Configuring SystemD with YAML makes me long for Bash
Evidently, if you deploy the Nutanix CSI Operator on Red Hat’s OpenShift Container Platform the StorageClass can claim PVs and PVCs but when it comes to binding the storage to a running container you’ll run into a very interesting error when viewing the Pod Events stream:
MountVolume.SetUp failed for volume "pvc-a139d12a-036a-490c-bc2d-214e8da078e3" : rpc error: code = Internal desc = iscsi/lvm failure, last err seen: iscsi: failed to sendtargets to portal 192.168.42.58:3260 output: Failed to connect to bus: No data available iscsiadm: can not connect to iSCSI daemon (111)! iscsiadm: Cannot perform discovery. Initiatorname required. iscsiadm: Could not perform SendTargets discovery: could not connect to iscsid , err exit status 20
Basically, what that means is that the iSCSId service isn’t running on the Red Hat CoreOS hosts.
So what can you do to enable this service?
You could SSH into each of the OCP Application nodes and do a
system enable --now iscsid.service but the problem with that is that it is an unsupported anti-pattern and as soon as the system reboots or is reconfigured the service would be reset back to its normal state due to how the read-only composition of CoreOS works.
The best way to enable the needed SystemD service on all of the Application nodes would be with a MachineConfig.
A MachineConfig and the Machine Config Operator will allow you to set machine/node/RHCOS configuration as a traditional Kubernetes object. Upon updating the state of a MachineConfig the operator will compose all the known configuration and apply it to the nodes, executing a rolling reboot to apply the updated configuration.

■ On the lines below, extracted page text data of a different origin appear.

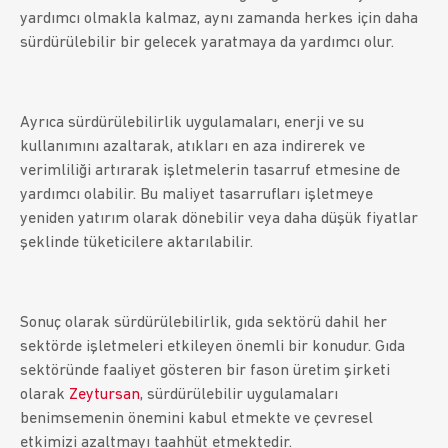
yardımcı olmakla kalmaz, aynı zamanda herkes için daha
sürdürülebilir bir gelecek yaratmaya da yardımcı olur.
Ayrıca sürdürülebilirlik uygulamaları, enerji ve su
kullanımını azaltarak, atıkları en aza indirerek ve
verimliliği artırarak işletmelerin tasarruf etmesine de
yardımcı olabilir. Bu maliyet tasarrufları işletmeye
yeniden yatırım olarak dönebilir veya daha düşük fiyatlar
şeklinde tüketicilere aktarılabilir.
Sonuç olarak sürdürülebilirlik, gıda sektörü dahil her
sektörde işletmeleri etkileyen önemli bir konudur. Gıda
sektöründe faaliyet gösteren bir fason üretim şirketi
olarak
Zeytursan
, sürdürülebilir uygulamaları
benimsemenin önemini kabul etmekte ve çevresel
etkimizi azaltmayı taahhüt etmektedir.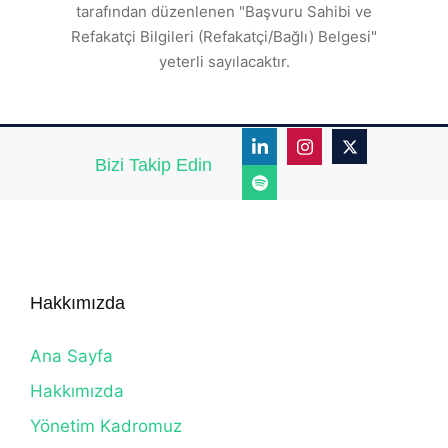
tarafından düzenlenen "Başvuru Sahibi ve
Refakatçi Bilgileri (Refakatçi/Bağlı) Belgesi"
yeterli sayılacaktır.
Bizi Takip Edin
Hakkımızda
Ana Sayfa
Hakkımızda
Yönetim Kadromuz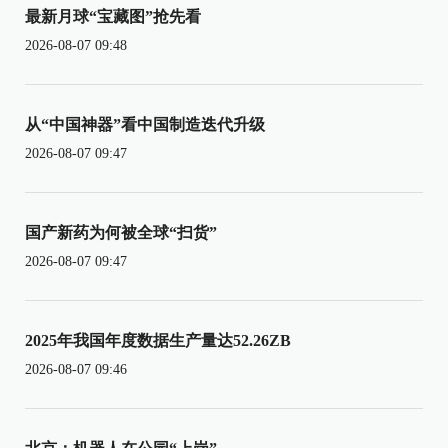
最新月球“宝藏图”抢先看
2026-08-07 09:48
从“中国神器”看中国制造迭代升级
2026-08-07 09:47
国产新药为何被全球“扫货”
2026-08-07 09:47
2025年我国年度数据生产量达52.26ZB
2026-08-07 09:46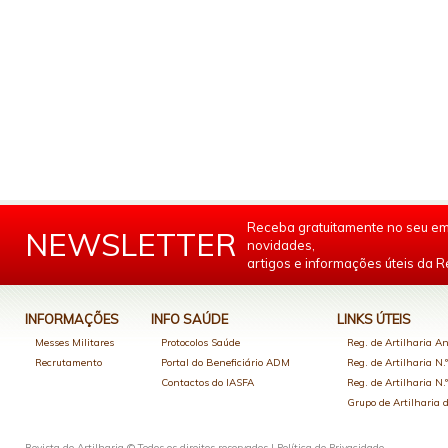
Receba gratuitamente no seu em
NEWSLETTER
novidades,
artigos e informações úteis da Re
INFORMAÇÕES
INFO SAÚDE
LINKS ÚTEIS
Messes Militares
Protocolos Saúde
Reg. de Artilharia An
Recrutamento
Portal do Beneficiário ADM
Reg. de Artilharia N.
Contactos do IASFA
Reg. de Artilharia N.
Grupo de Artilharia
Revista de Artilharia © Todos os direitos reservados |
Política de Privacidade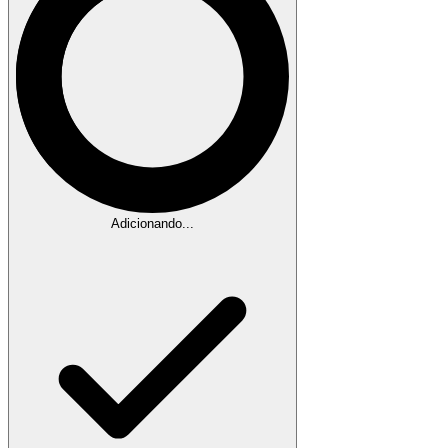
Adicionando...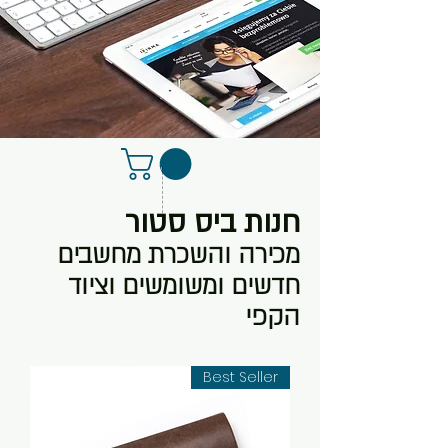
חנות ביס סטור
מכירה והשכרת מחשבים
חדשים ומשומשים וציוד
הקפי
Best Seller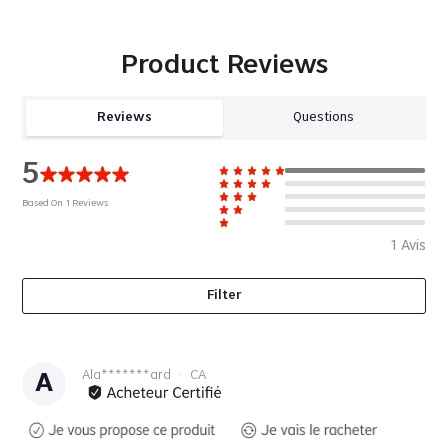
Product Reviews
Reviews
Questions
5
Based On
1
Reviews
1
Avis
Filter
Ala*******ard
·
CA
A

So this instance, when you need to simply add the MachineConfig to enable the iSCSId SystemD service all you need is something like this:
apiVersion: machineconfiguration.openshift.io/v1 kind: MachineConfig metadata: labels: machineconfiguration.openshift.io/role: worker name: 99-custom-enable-iscsid-worker spec: config: ignition: version: 2.2.0 systemd: units: - enabled: true name: iscsid.service
You don’t need to specify that the service is started/stopped, just enabled - the nodes will reboot with the newly assembled configuration specifications so whatever state they have on start up is what is used.
This can easily be used to enable or disable other SystemD services as well with little effort.
Once the MachineConfig is applied to your OpenShift cluster you’ll notice that the nodes will be cordoned off, which is a sort of taint that will disable scheduling of any new workloads on that node - then it will drain the node of any application workloads and reboot. You can see this by running something like:
oc get nodes
…which would look something like this:
NAME STATUS ROLES AGE VERSION app-1 Ready worker 12h v1.22.3+4dd1b5a app-2 Ready worker 12h v1.22.3+4dd1b5a app-3 NotReady,SchedulingDisabled worker 12h v1.22.3+4dd1b5a ...
The application nodes will transition between Ready/SchedulingDisabled, NotReady/SchedulingDisabled, Ready/SchedulingDisabled, and Ready states as they reboot to apply the new configuration.